On 19/10/15 21:43, Scott Arciszewski wrote:
(...)
If you have a keyspace of 2^32 possible output sequences like we do
from rand(), we can say that after 65,536 there is a 50% probability
of finding at least one collision.
It should go without saying, but if users have weak/common password
choices and their salts collide, they will end up with duplicate
bcrypt hashes.
My conclusion is thus: Yes, we do need a CSPRNG here, especially if we
want to encourage the use of the password_* API for any large system.
That assumes that:
(a) rand() has the same internal state on each password generation. Given
that it is seeded once per minit, that suggests they are using something
like cgi.
Which is not too suitable for large systems.
(b) You have people sharing the same password *and* colliding in the
same salt bucket.
Supposing that you have an equiprobable 4-byte salt (which is actually
the case to which
we fall if (a) holds), and 152 million users (the amount of the adobe
leak, biggest to date)
we would only have collisions on the top-13 passwords… not even
colliding on 1234 (maybe
relax it to the top-16 or top-25 to account for not being completely
fairy distributed).Which
are passwords in the really really bad zone, and would be cracked even
with no help of collisions.
And that's another point, a salt used by two users (ie. finding one
collision) won't speed you
much in terms of cracking their respective passwords.
Undesirable? Sure. Broken? Not really.
Tom Worster wrote:
I don't follow the logic of this hypothetical. php_rand() is *only*
relevant to this discussion if PHP can't read /dev/random or
CryptGenRandom, in which case we know that the state of php_rand()'s
LCG is not randomized (it's open to tampering) so this statistical
analysis is not possible.
I've verified that password_hash() without /dev/urandom can produce
systematically predictable salts, repeating a sequence of just two
salts. There's nothing statistical involved. Reported in bug 70743.
Seems crypt() is similarly afflicted.
Only providing two hashes *would* be very worrisome. Note however that
you are crippling rand() by always resetting the seed (those two
different outputs appear because it is xoring with the same sequence).

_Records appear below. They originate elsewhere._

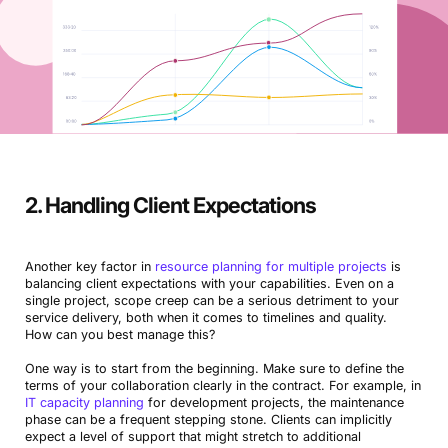
2. Handling Client Expectations
Another key factor in
resource planning for multiple projects
is
balancing client expectations with your capabilities. Even on a
single project, scope creep can be a serious detriment to your
service delivery, both when it comes to timelines and quality.
How can you best manage this?
One way is to start from the beginning. Make sure to define the
terms of your collaboration clearly in the contract. For example, in
IT capacity planning
for development projects, the maintenance
phase can be a frequent stepping stone. Clients can implicitly
expect a level of support that might stretch to additional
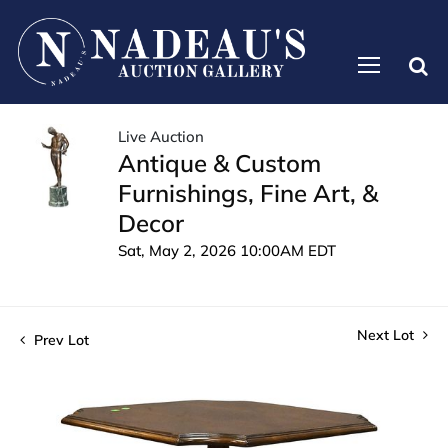
Live Auction
Antique & Custom
Furnishings, Fine Art, &
Decor
Sat, May 2, 2026 10:00AM EDT
Next Lot
Prev Lot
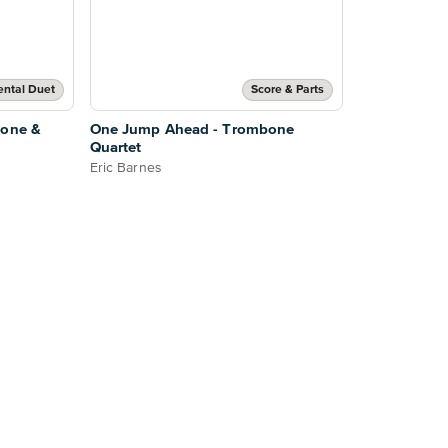
ental Duet
Score & Parts
bone &
One Jump Ahead - Trombone
Quartet
Eric Barnes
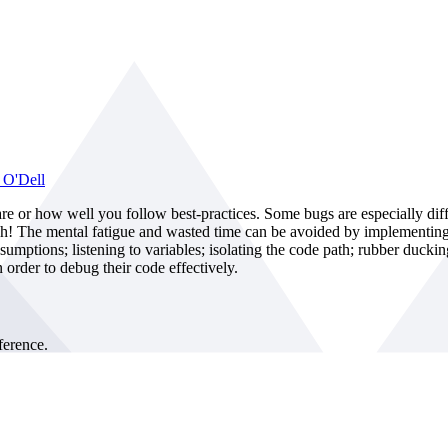
 O'Dell
are or how well you follow best-practices. Some bugs are especially dif
gh! The mental fatigue and wasted time can be avoided by implementing e
sumptions; listening to variables; isolating the code path; rubber ducki
 order to debug their code effectively.
erence.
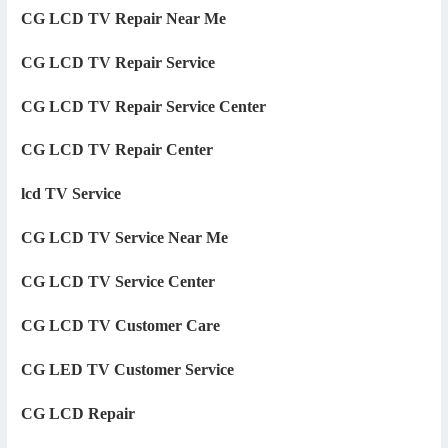
CG LCD TV Repair Near Me
CG LCD TV Repair Service
CG LCD TV Repair Service Center
CG LCD TV Repair Center
lcd TV Service
CG LCD TV Service Near Me
CG LCD TV Service Center
CG LCD TV Customer Care
CG LED TV Customer Service
CG LCD Repair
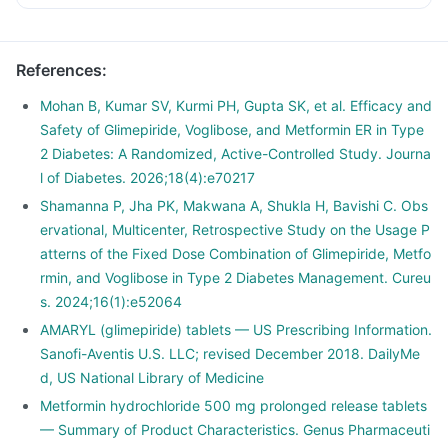
References
:
Mohan B, Kumar SV, Kurmi PH, Gupta SK, et al. Efficacy and
Safety of Glimepiride, Voglibose, and Metformin ER in Type
2 Diabetes: A Randomized, Active-Controlled Study. Journa
l of Diabetes. 2026;18(4):e70217
Shamanna P, Jha PK, Makwana A, Shukla H, Bavishi C. Obs
ervational, Multicenter, Retrospective Study on the Usage P
atterns of the Fixed Dose Combination of Glimepiride, Metfo
rmin, and Voglibose in Type 2 Diabetes Management. Cureu
s. 2024;16(1):e52064
AMARYL (glimepiride) tablets — US Prescribing Information.
Sanofi-Aventis U.S. LLC; revised December 2018. DailyMe
d, US National Library of Medicine
Metformin hydrochloride 500 mg prolonged release tablets
— Summary of Product Characteristics. Genus Pharmaceuti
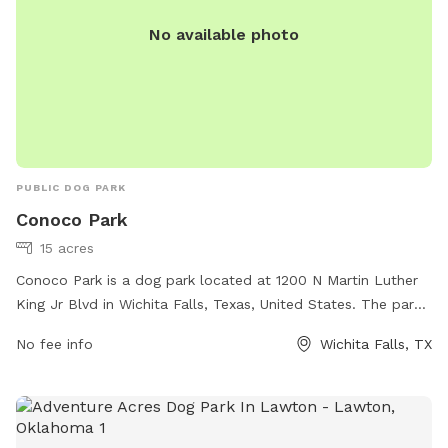
No available photo
PUBLIC DOG PARK
Conoco Park
15 acres
Conoco Park is a dog park located at 1200 N Martin Luther
King Jr Blvd in Wichita Falls, Texas, United States. The park
offers amenities for dogs and their owners to enjoy. For
No fee info
Wichita Falls, TX
more information, visit the park's website at
wichitafallstx.gov or contact them at
info@wichitafallstx.gov
.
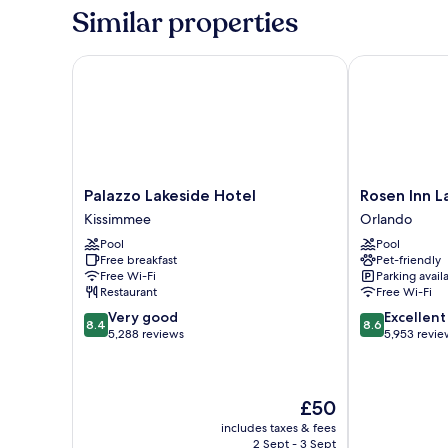
2
Similar properties
Queen
Beds
Palazzo Lakeside Hotel
Rosen Inn Lak
Palazzo
Rosen
Palazzo Lakeside Hotel
Rosen Inn L
Lakeside
Inn
Kissimmee
Orlando
Hotel
Lake
Pool
Pool
Kissimmee
Buena
Free breakfast
Pet-friendly
Vista
Free Wi-Fi
Parking avail
Orlando
Restaurant
Free Wi-Fi
8.4
8.6
Very good
Excellent
8.4
8.6
out
out
5,288 reviews
5,953 revie
of
of
10,
10,
Very
Excellent,
The
£50
good,
5,953
price
5,288
reviews
includes taxes & fees
is
reviews
2 Sept - 3 Sept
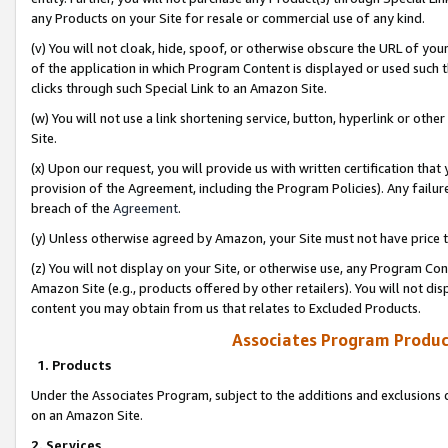
any Products on your Site for resale or commercial use of any kind.
(v) You will not cloak, hide, spoof, or otherwise obscure the URL of your
of the application in which Program Content is displayed or used such 
clicks through such Special Link to an Amazon Site.
(w) You will not use a link shortening service, button, hyperlink or oth
Site.
(x) Upon our request, you will provide us with written certification tha
provision of the Agreement, including the Program Policies). Any failure
breach of the
Agreement
.
(y) Unless otherwise agreed by Amazon, your Site must not have price tr
(z) You will not display on your Site, or otherwise use, any Program Con
Amazon Site (e.g., products offered by other retailers). You will not di
content you may obtain from us that relates to Excluded Products.
Associates Program Produc
1. Products
Under the Associates Program, subject to the additions and exclusions d
on an Amazon Site.
2. Services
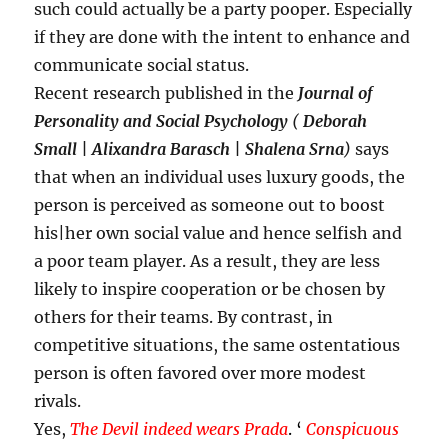
such could actually be a party pooper. Especially
if they are done with the intent to enhance and
communicate social status.
Recent research published in the
Journal of
Personality and Social Psychology
(
Deborah
Small | Alixandra Barasch | Shalena Srna
)
says
that when an individual uses luxury goods, the
person is perceived as someone out to boost
his|her own social value and hence selfish and
a poor team player. As a result, they are less
likely to inspire cooperation or be chosen by
others for their teams. By contrast, in
competitive situations, the same ostentatious
person is often favored over more modest
rivals.
Yes,
The Devil indeed wears Prada
. ‘
Conspicuous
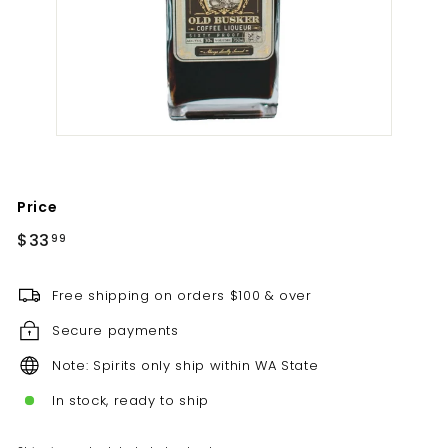
t
i
l
l
e
r
y
Price
Regular
$33.99
$33
99
price
Free shipping on orders $100 & over
Secure payments
Note: Spirits only ship within WA State
In stock, ready to ship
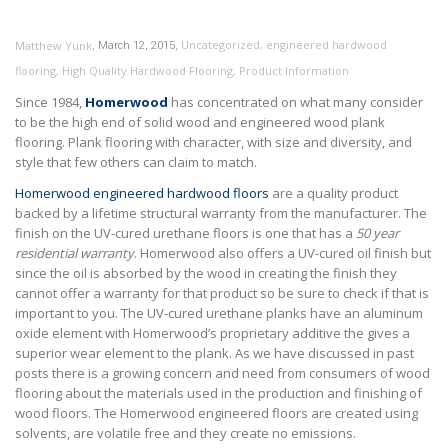
,
,
Uncategorized
,
engineered hardwood
Matthew Yunk
March 12, 2015
flooring
,
High Quality Hardwood Flooring
,
Product Information
Since 1984,
Homerwood
has concentrated on what many consider
to be the high end of solid wood and engineered wood plank
flooring. Plank flooring with character, with size and diversity, and
style that few others can claim to match.
Homerwood engineered hardwood floors
are a quality product
backed by a lifetime structural warranty from the manufacturer. The
finish on the UV-cured urethane floors is one that has a
50 year
residential warranty
. Homerwood also offers a UV-cured oil finish but
since the oil is absorbed by the wood in creating the finish they
cannot offer a warranty for that product so be sure to check if that is
important to you. The UV-cured urethane planks have an aluminum
oxide element with Homerwood’s proprietary additive the gives a
superior wear element to the plank. As we have discussed in past
posts there is a growing concern and need from consumers of wood
flooring about the materials used in the production and finishing of
wood floors. The Homerwood engineered floors are created using
solvents, are volatile free and they create no emissions.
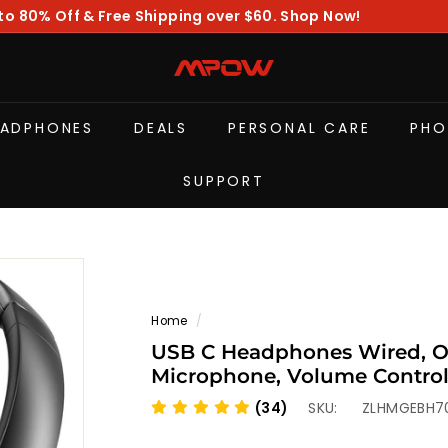
to 80% Off & Free Shipping over $60. Shop Now!
Pause
slideshow
M
P
O
EADPHONES
DEALS
PERSONAL CARE
PHO
W
SUPPORT
Home
/
USB C Headphones Wired, O
Microphone, Volume Control
Headset for Relaxing, Gaming
(34)
SKU:
ZLHMGEBH7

It's also reading unitialized memory in line 155, which is probably
accounting for the salts being different every time. And a change in
allocations for the first run being different.
Whereas on a real world usage, even if a new php instance was used every
time, you would need a GENERATE_SEED() collision. It initializes the
seed using the timestamp, pid, microseconds and thread id (plus any
state change caused if different php scripts were run).

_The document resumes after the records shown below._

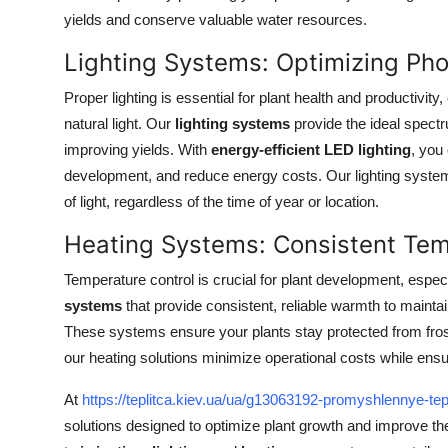
Top 10
yields and conserve valuable water resources.
Lighting Systems: Optimizing Ph
How To
Proper lighting is essential for plant health and productivity
Support Number
natural light. Our
lighting systems
provide the ideal spectr
improving yields. With
energy-efficient LED lighting
, you
development, and reduce energy costs. Our lighting system
of light, regardless of the time of year or location.
Heating Systems: Consistent Tem
Temperature control is crucial for plant development, espec
systems
that provide consistent, reliable warmth to maint
These systems ensure your plants stay protected from frost
our heating solutions minimize operational costs while ensu
At
https://teplitca.kiev.ua/ua/g13063192-promyshlennye-tep
solutions designed to optimize plant growth and improve the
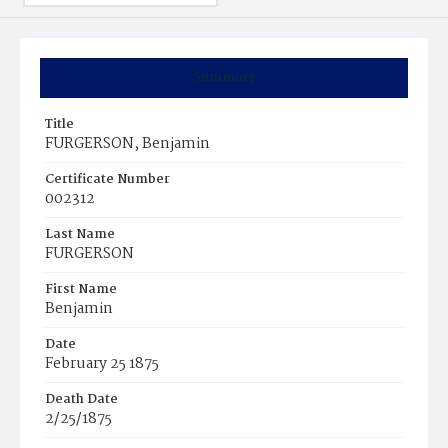
Summary
Title
FURGERSON, Benjamin
Certificate Number
002312
Last Name
FURGERSON
First Name
Benjamin
Date
February 25 1875
Death Date
2/25/1875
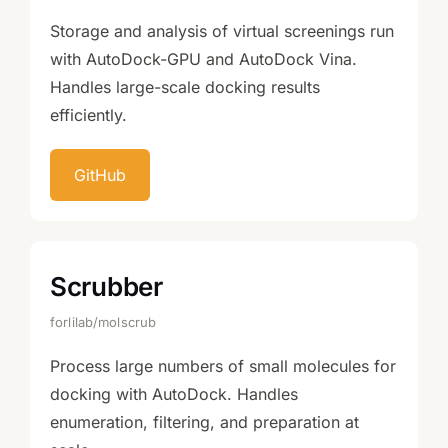
Storage and analysis of virtual screenings run
with AutoDock-GPU and AutoDock Vina.
Handles large-scale docking results
efficiently.
GitHub
Scrubber
forlilab/molscrub
Process large numbers of small molecules for
docking with AutoDock. Handles
enumeration, filtering, and preparation at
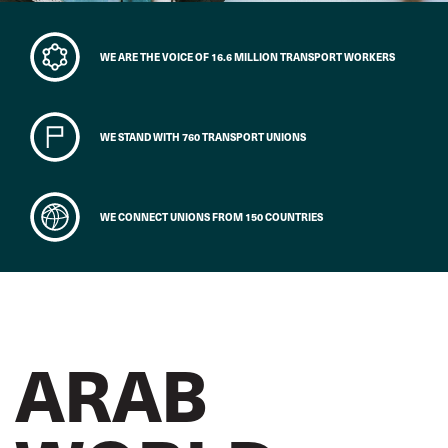
WE ARE THE VOICE OF 16.6 MILLION TRANSPORT WORKERS
WE STAND WITH 760 TRANSPORT UNIONS
WE CONNECT UNIONS FROM 150 COUNTRIES
ARAB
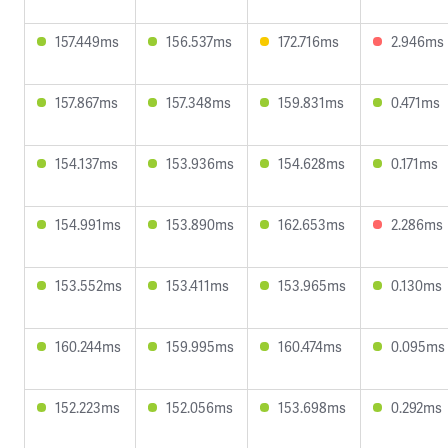
157.449ms
156.537ms
172.716ms
2.946ms
157.867ms
157.348ms
159.831ms
0.471ms
154.137ms
153.936ms
154.628ms
0.171ms
154.991ms
153.890ms
162.653ms
2.286ms
153.552ms
153.411ms
153.965ms
0.130ms
160.244ms
159.995ms
160.474ms
0.095ms
152.223ms
152.056ms
153.698ms
0.292ms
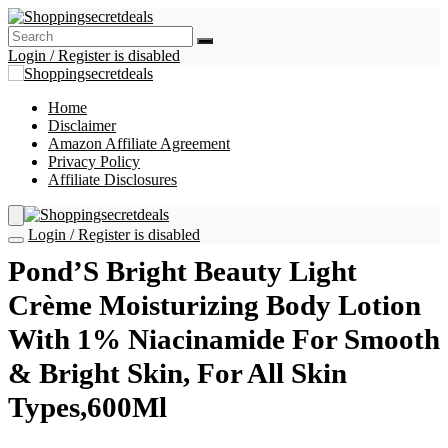
Login / Register is disabled
Home
Disclaimer
Amazon Affiliate Agreement
Privacy Policy
Affiliate Disclosures
Login / Register is disabled
Pond’S Bright Beauty Light
Crème Moisturizing Body Lotion
With 1% Niacinamide For Smooth
& Bright Skin, For All Skin
Types,600Ml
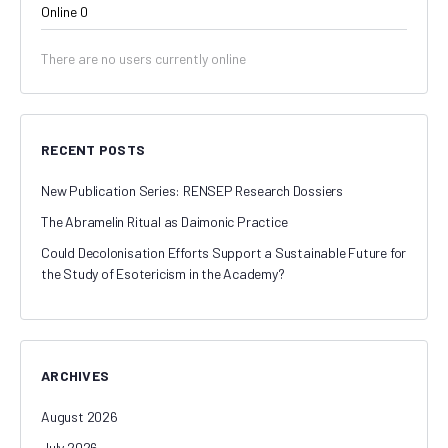
Online
0
There are no users currently online
RECENT POSTS
New Publication Series: RENSEP Research Dossiers
The Abramelin Ritual as Daimonic Practice
Could Decolonisation Efforts Support a Sustainable Future for
the Study of Esotericism in the Academy?
ARCHIVES
August 2026
July 2026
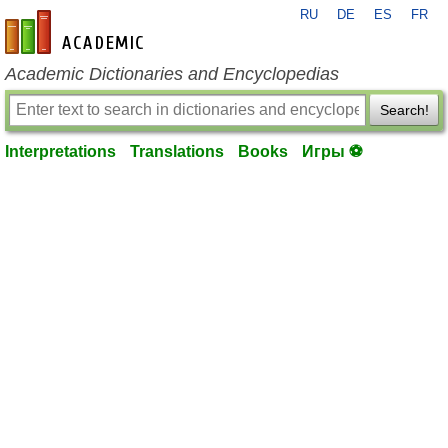
RU
DE
ES
FR
en-academic.com
Academic Dictionaries and Encyclopedias
Search!
Interpretations
Translations
Books
Игры ⚽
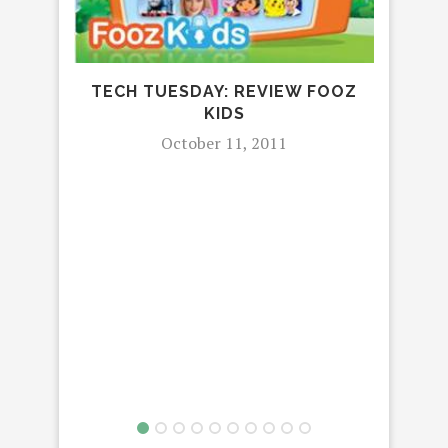
TECH TUESDAY: REVIEW FOOZ
KIDS
October 11, 2011
P
SH
SUC
P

You have a very good point in that it would fail only if /dev/urandom
does not exist at all, my initial concerns came from thinking that it
could fail on a low-entropy case, but that won't happen on Linux
(urandom always works), and even a urandom blocking OS (eg. on FreeBSD)
wouldn't make it use the fallback code. Seems it would only be used if
(a) you don't have a /dev/urandom at all or (b) it isn't the special
file it is supposed to be (eg. it's a regular file). In which case you
are running a broken OS :)
So, changing my previous opinion, it'd be acceptable to drop it (I'd
prefer it being done in the point release, though).
Best regards